_TASK_
Images stay out. Everything else in the records is repeated exactly.

_ENTRIES SHOWN_
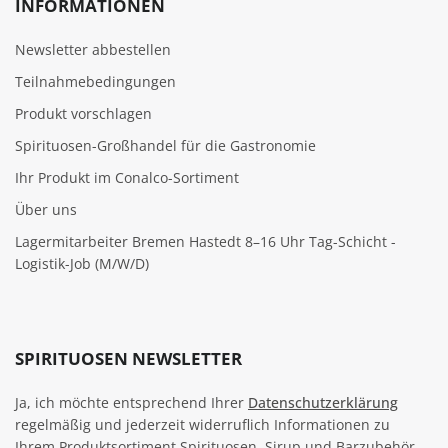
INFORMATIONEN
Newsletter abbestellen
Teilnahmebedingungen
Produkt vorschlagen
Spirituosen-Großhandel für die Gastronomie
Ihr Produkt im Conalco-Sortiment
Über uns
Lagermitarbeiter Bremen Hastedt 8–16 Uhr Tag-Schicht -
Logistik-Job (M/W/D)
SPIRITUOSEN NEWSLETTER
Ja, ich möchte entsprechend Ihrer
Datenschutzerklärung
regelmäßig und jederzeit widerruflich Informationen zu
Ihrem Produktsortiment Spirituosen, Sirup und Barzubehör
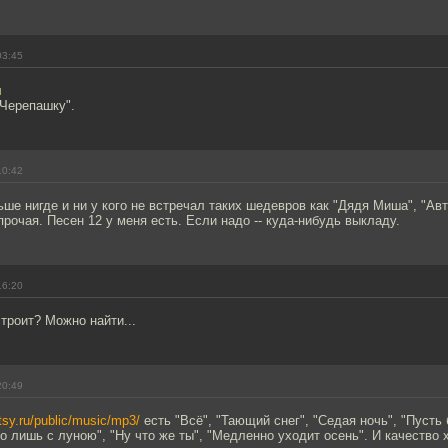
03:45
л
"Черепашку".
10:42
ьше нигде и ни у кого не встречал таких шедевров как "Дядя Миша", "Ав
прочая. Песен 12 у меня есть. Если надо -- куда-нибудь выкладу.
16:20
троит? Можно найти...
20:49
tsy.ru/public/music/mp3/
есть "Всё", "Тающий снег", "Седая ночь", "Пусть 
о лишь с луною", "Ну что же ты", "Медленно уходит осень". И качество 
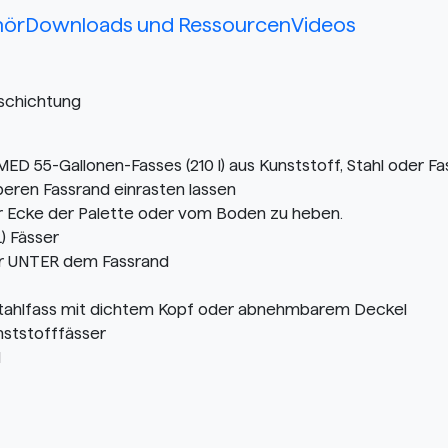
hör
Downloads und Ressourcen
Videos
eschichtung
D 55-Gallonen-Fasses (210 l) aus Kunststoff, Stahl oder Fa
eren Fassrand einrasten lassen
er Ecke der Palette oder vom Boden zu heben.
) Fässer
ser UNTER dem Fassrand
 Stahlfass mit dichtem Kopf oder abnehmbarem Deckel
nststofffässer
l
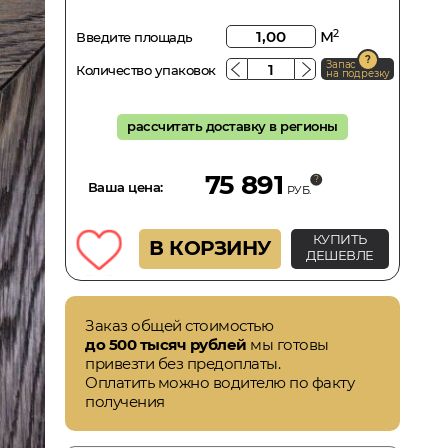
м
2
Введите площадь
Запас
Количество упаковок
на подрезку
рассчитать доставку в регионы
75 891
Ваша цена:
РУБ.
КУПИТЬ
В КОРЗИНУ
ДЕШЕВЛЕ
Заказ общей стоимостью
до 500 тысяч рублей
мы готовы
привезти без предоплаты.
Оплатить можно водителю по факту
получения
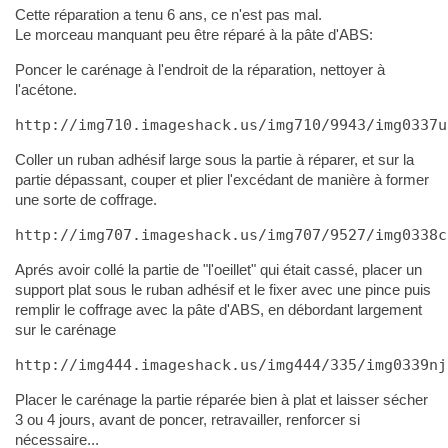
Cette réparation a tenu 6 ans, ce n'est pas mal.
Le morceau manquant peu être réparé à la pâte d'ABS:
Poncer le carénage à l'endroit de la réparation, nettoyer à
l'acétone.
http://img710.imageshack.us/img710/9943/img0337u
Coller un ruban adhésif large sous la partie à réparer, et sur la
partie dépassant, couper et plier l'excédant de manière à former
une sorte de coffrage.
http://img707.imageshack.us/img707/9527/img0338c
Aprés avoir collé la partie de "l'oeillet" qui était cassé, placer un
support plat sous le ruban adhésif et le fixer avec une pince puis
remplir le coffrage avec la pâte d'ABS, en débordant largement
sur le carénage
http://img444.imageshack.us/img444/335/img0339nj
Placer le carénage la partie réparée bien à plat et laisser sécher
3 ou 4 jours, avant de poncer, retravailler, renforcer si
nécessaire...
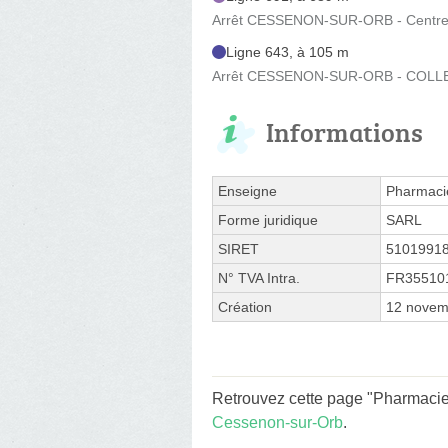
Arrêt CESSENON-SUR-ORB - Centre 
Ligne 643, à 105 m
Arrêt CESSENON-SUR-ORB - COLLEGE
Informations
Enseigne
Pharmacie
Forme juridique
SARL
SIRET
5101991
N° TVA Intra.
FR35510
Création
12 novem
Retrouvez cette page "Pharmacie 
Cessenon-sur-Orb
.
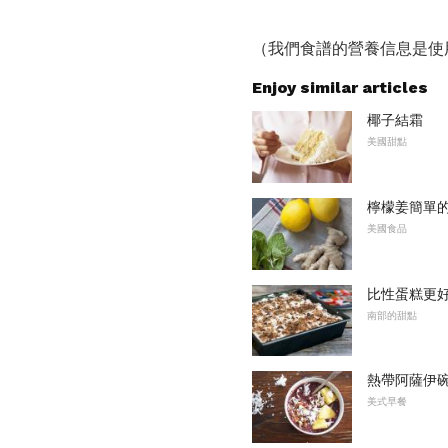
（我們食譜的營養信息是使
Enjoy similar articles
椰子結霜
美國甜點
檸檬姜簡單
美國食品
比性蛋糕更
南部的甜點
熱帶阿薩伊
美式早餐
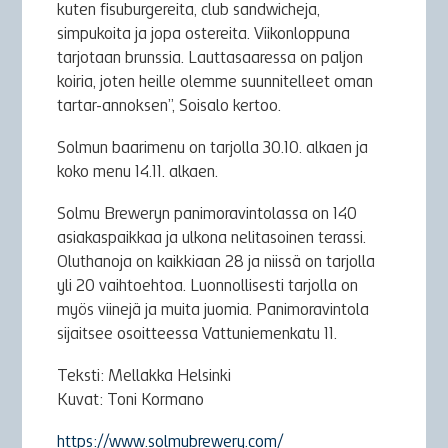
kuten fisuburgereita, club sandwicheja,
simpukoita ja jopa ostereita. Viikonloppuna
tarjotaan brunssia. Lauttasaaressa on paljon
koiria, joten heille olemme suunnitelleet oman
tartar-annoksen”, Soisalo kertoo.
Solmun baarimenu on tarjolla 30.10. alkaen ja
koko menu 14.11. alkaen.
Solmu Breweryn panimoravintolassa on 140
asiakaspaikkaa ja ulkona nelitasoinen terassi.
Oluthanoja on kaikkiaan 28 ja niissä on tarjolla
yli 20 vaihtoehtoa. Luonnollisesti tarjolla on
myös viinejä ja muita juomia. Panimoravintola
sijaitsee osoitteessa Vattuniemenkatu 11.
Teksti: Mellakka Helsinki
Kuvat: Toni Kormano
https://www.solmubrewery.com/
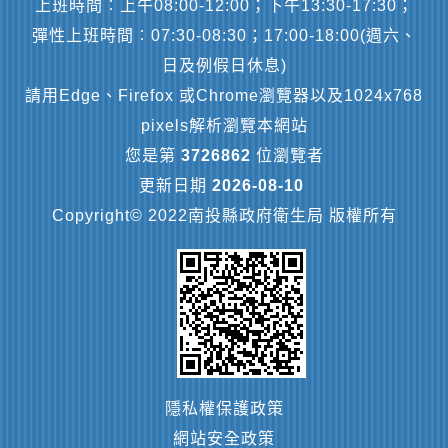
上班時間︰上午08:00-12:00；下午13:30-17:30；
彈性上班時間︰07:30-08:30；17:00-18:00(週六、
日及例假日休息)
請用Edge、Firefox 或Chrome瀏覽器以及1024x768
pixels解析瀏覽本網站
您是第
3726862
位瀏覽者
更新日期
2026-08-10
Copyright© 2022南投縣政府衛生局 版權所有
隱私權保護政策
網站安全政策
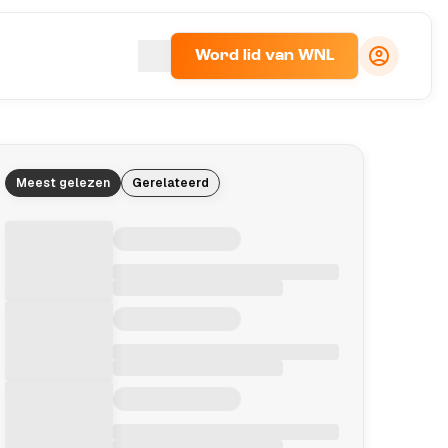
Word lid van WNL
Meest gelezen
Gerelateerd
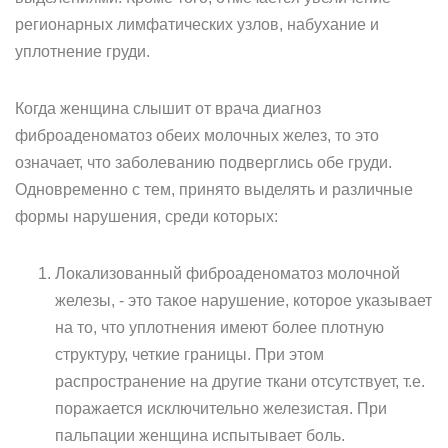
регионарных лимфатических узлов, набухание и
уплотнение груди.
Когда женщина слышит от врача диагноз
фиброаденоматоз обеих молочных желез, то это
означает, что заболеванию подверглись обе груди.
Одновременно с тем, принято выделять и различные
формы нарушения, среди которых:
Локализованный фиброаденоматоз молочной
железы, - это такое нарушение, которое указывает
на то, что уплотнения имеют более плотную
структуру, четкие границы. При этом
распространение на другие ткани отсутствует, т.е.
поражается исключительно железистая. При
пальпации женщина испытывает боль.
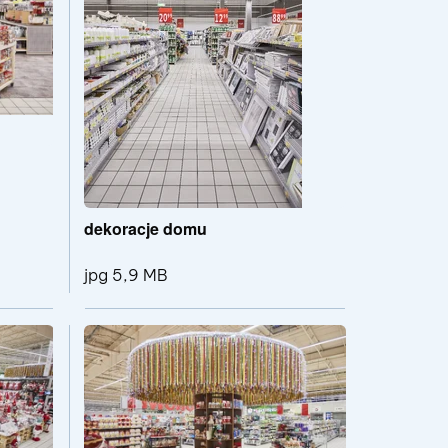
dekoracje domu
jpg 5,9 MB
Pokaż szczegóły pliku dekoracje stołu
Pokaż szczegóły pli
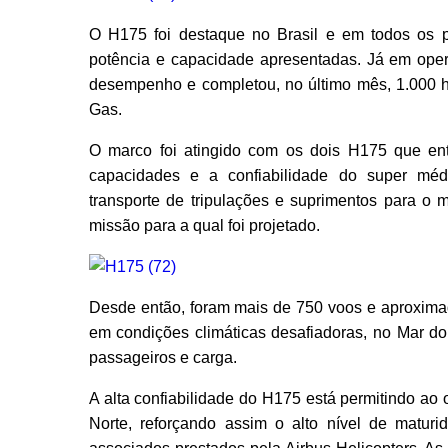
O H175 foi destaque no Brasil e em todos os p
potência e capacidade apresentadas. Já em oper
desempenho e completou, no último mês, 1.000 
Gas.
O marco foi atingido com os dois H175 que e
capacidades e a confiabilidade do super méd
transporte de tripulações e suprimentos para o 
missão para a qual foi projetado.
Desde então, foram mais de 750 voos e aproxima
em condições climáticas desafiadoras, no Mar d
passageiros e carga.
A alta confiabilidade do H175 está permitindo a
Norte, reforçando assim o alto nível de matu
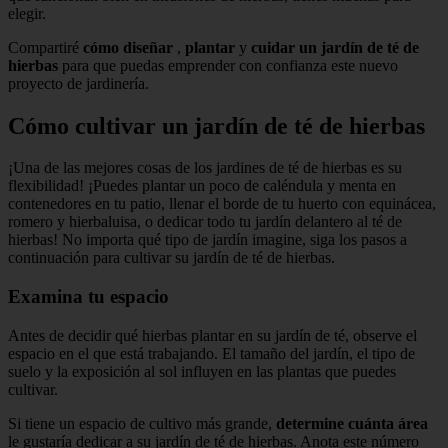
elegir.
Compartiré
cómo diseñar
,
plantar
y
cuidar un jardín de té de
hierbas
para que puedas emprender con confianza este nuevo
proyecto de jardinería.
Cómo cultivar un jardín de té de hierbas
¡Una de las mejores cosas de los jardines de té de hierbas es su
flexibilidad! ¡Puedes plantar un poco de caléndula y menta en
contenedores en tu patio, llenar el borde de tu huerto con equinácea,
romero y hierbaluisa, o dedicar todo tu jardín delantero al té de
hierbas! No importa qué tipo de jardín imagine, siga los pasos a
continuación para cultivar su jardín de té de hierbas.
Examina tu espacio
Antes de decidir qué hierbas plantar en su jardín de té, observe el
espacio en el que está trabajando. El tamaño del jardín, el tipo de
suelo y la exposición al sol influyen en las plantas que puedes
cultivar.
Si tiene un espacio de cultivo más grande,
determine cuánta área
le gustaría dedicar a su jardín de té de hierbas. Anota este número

_RESPONSE TO THIS EXERCISE_
INFORMATIONEN
Newsletter abbestellen
Teilnahmebedingungen
Produkt vorschlagen
Spirituosen-Großhandel für die Gastronomie
Ihr Produkt im Conalco-Sortiment
Über uns
Lagermitarbeiter Bremen Hastedt 8–16 Uhr Tag-Schicht -
Logistik-Job (M/W/D)
SPIRITUOSEN NEWSLETTER
Ja, ich möchte entsprechend Ihrer
Datenschutzerklärung
regelmäßig und jederzeit widerruflich Informationen zu
Ihrem Produktsortiment Spirituosen, Sirup und Barzubehör
03:45
л
"Черепашку".
10:42
ьше нигде и ни у кого не встречал таких шедевров как "Дядя Миша", "Ав
прочая. Песен 12 у меня есть. Если надо -- куда-нибудь выкладу.
16:20
троит? Можно найти...
20:49
tsy.ru/public/music/mp3/
есть "Всё", "Тающий снег", "Седая ночь", "Пусть 
о лишь с луною", "Ну что же ты", "Медленно уходит осень". И качество 
hör
Downloads und Ressourcen
Videos
eschichtung
D 55-Gallonen-Fasses (210 l) aus Kunststoff, Stahl oder Fa
eren Fassrand einrasten lassen
er Ecke der Palette oder vom Boden zu heben.
) Fässer
ser UNTER dem Fassrand
 Stahlfass mit dichtem Kopf oder abnehmbarem Deckel
nststofffässer
l
м
2
Введите площадь
Запас
Количество упаковок
на подрезку
рассчитать доставку в регионы
75 891
Ваша цена:
РУБ.
КУПИТЬ
В КОРЗИНУ
ДЕШЕВЛЕ
Заказ общей стоимостью
до 500 тысяч рублей
мы готовы
привезти без предоплаты.
Оплатить можно водителю по факту
получения
Cette réparation a tenu 6 ans, ce n'est pas mal.
Le morceau manquant peu être réparé à la pâte d'ABS:
Poncer le carénage à l'endroit de la réparation, nettoyer à
l'acétone.
http://img710.imageshack.us/img710/9943/img0337u
Coller un ruban adhésif large sous la partie à réparer, et sur la
partie dépassant, couper et plier l'excédant de manière à former
une sorte de coffrage.
http://img707.imageshack.us/img707/9527/img0338c
Aprés avoir collé la partie de "l'oeillet" qui était cassé, placer un
support plat sous le ruban adhésif et le fixer avec une pince puis
remplir le coffrage avec la pâte d'ABS, en débordant largement
sur le carénage
http://img444.imageshack.us/img444/335/img0339nj
Placer le carénage la partie réparée bien à plat et laisser sécher
3 ou 4 jours, avant de poncer, retravailler, renforcer si
nécessaire...
Arrêt CESSENON-SUR-ORB - Centre 
Ligne 643, à 105 m
Arrêt CESSENON-SUR-ORB - COLLEGE
Informations
Enseigne
Pharmacie
Forme juridique
SARL
SIRET
5101991
N° TVA Intra.
FR35510
Création
12 novem
Retrouvez cette page "Pharmacie 
Cessenon-sur-Orb
.
（我們食譜的營養信息是使
Enjoy similar articles
椰子結霜
美國甜點
檸檬姜簡單
美國食品
比性蛋糕更
南部的甜點
熱帶阿薩伊
美式早餐
kuten fisuburgereita, club sandwicheja,
simpukoita ja jopa ostereita. Viikonloppuna
tarjotaan brunssia. Lauttasaaressa on paljon
koiria, joten heille olemme suunnitelleet oman
tartar-annoksen”, Soisalo kertoo.
Solmun baarimenu on tarjolla 30.10. alkaen ja
koko menu 14.11. alkaen.
Solmu Breweryn panimoravintolassa on 140
asiakaspaikkaa ja ulkona nelitasoinen terassi.
Oluthanoja on kaikkiaan 28 ja niissä on tarjolla
yli 20 vaihtoehtoa. Luonnollisesti tarjolla on
myös viinejä ja muita juomia. Panimoravintola
sijaitsee osoitteessa Vattuniemenkatu 11.
Teksti: Mellakka Helsinki
Kuvat: Toni Kormano
https://www.solmubrewery.com/
上班時間︰上午08:00-12:00；下午13:30-17:30；
彈性上班時間︰07:30-08:30；17:00-18:00(週六、
日及例假日休息)
請用Edge、Firefox 或Chrome瀏覽器以及1024x768
pixels解析瀏覽本網站
您是第
3726862
位瀏覽者
更新日期
2026-08-10
Copyright© 2022南投縣政府衛生局 版權所有
隱私權保護政策
網站安全政策
Word lid van WNL
Meest gelezen
Gerelateerd
регионарных лимфатических узлов, набухание и
уплотнение груди.
Когда женщина слышит от врача диагноз
фиброаденоматоз обеих молочных желез, то это
означает, что заболеванию подверглись обе груди.
Одновременно с тем, принято выделять и различные
формы нарушения, среди которых:
Локализованный фиброаденоматоз молочной
железы, - это такое нарушение, которое указывает
на то, что уплотнения имеют более плотную
структуру, четкие границы. При этом
распространение на другие ткани отсутствует, т.е.
поражается исключительно железистая. При
пальпации женщина испытывает боль.
dekoracje domu
jpg 5,9 MB
Pokaż szczegóły pliku dekoracje stołu
Pokaż szczegóły pli
O H175 foi destaque no Brasil e em todos os p
potência e capacidade apresentadas. Já em oper
desempenho e completou, no último mês, 1.000 
Gas.
O marco foi atingido com os dois H175 que e
capacidades e a confiabilidade do super méd
transporte de tripulações e suprimentos para o 
missão para a qual foi projetado.
Desde então, foram mais de 750 voos e aproxima
em condições climáticas desafiadoras, no Mar d
passageiros e carga.
A alta confiabilidade do H175 está permitindo a
Norte, reforçando assim o alto nível de matu
elegir.
Compartiré
cómo diseñar
,
plantar
y
cuidar un jardín de té de
hierbas
para que puedas emprender con confianza este nuevo
proyecto de jardinería.
Cómo cultivar un jardín de té de hierbas
¡Una de las mejores cosas de los jardines de té de hierbas es su
flexibilidad! ¡Puedes plantar un poco de caléndula y menta en
contenedores en tu patio, llenar el borde de tu huerto con equinácea,
romero y hierbaluisa, o dedicar todo tu jardín delantero al té de
hierbas! No importa qué tipo de jardín imagine, siga los pasos a
continuación para cultivar su jardín de té de hierbas.
Examina tu espacio
Antes de decidir qué hierbas plantar en su jardín de té, observe el
espacio en el que está trabajando. El tamaño del jardín, el tipo de
suelo y la exposición al sol influyen en las plantas que puedes
cultivar.
Si tiene un espacio de cultivo más grande,
determine cuánta área
le gustaría dedicar a su jardín de té de hierbas. Anota este número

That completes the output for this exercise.